Cedar shakes, clay tile or architectural shingles can instantly transform your house, but they probably won’t have the same effect on your sale price. After all, buyers think of a roof as a bare necessity -- not a luxury that will inspire them to shell out extra cash. Still, don’t put off a much-needed roof repair just because you’re worried about the return on investment. If buyers notice a leaky roof or cracked shingles during their home inspection, they’re likely to demand a concession for the repairs -- so you may as well fix it now and enjoy it ’til you sell.

Specialized spaces. 
Maybe your recent trip to Tuscany inspired you to convert your basement into a wine cellar. Or you’ve always dreamed of replacing your boring front door with a working drawbridge. Or your kids convinced you to install a fireman’s pole between floors. Whatever your pet project may be, don’t expect every potential buyer to share your enthusiasm. “There’s a limited audience for that kind of thing,” Singer explains. “People just don’t see the utility.” Quirky renovations can personalize your home (and maybe earn you some bragging rights!) but buyers probably won’t be willing to pay a premium for them.

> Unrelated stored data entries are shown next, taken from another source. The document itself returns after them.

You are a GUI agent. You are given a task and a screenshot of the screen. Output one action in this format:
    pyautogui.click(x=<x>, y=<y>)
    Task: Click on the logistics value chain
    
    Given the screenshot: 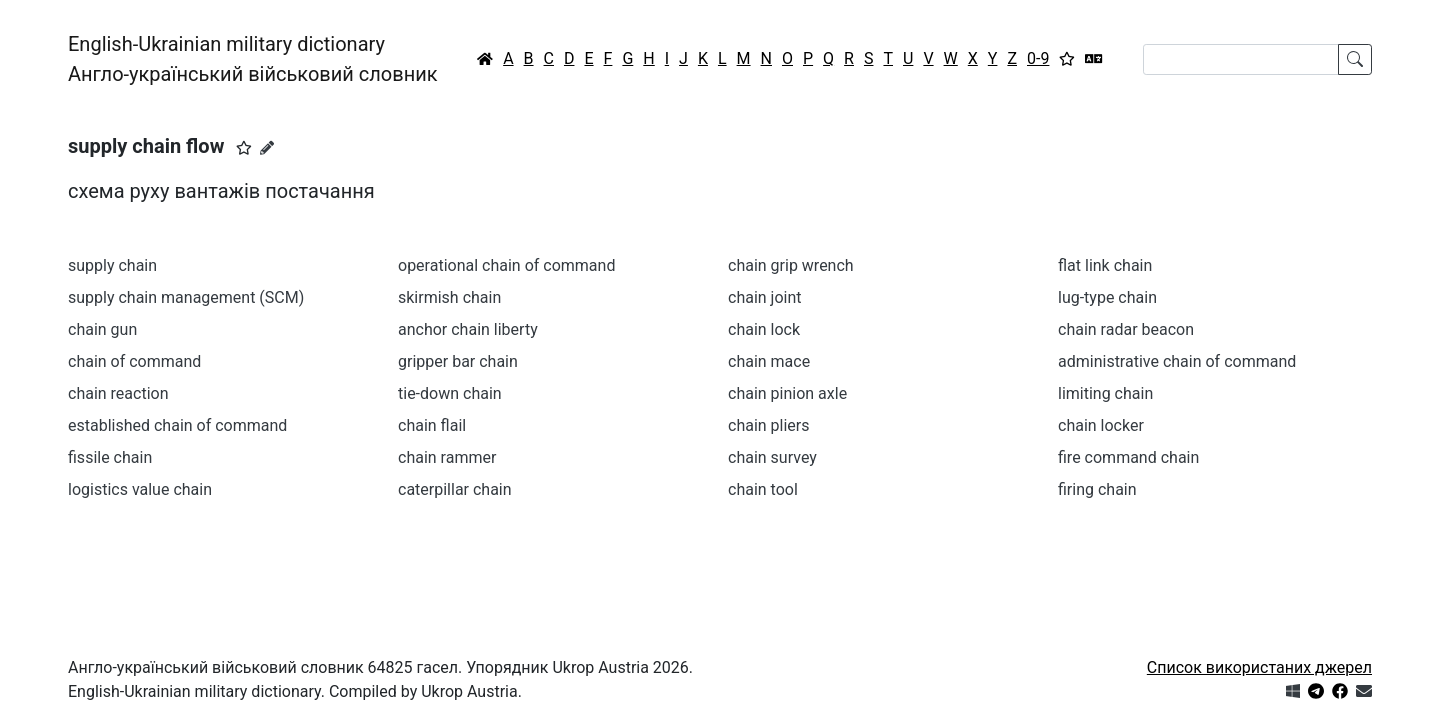 What is the action you would take?
    pyautogui.click(x=140, y=489)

Of course, even if a project won’t drive up your home’s resale value, that doesn’t mean it’s a waste of money. “Remodeling a home is a personal decision anyway, so sometimes there are projects you just want to do for yourself,” Singer says. “You do have to live in the home; you’re not always thinking about resale. Is it a worthwhile project for you? Is it going to increase your enjoyment of the house?” If you’re not planning to sell anytime soon, and a new koi pond just screams “home sweet home” to you, go ahead and break out the toolbox.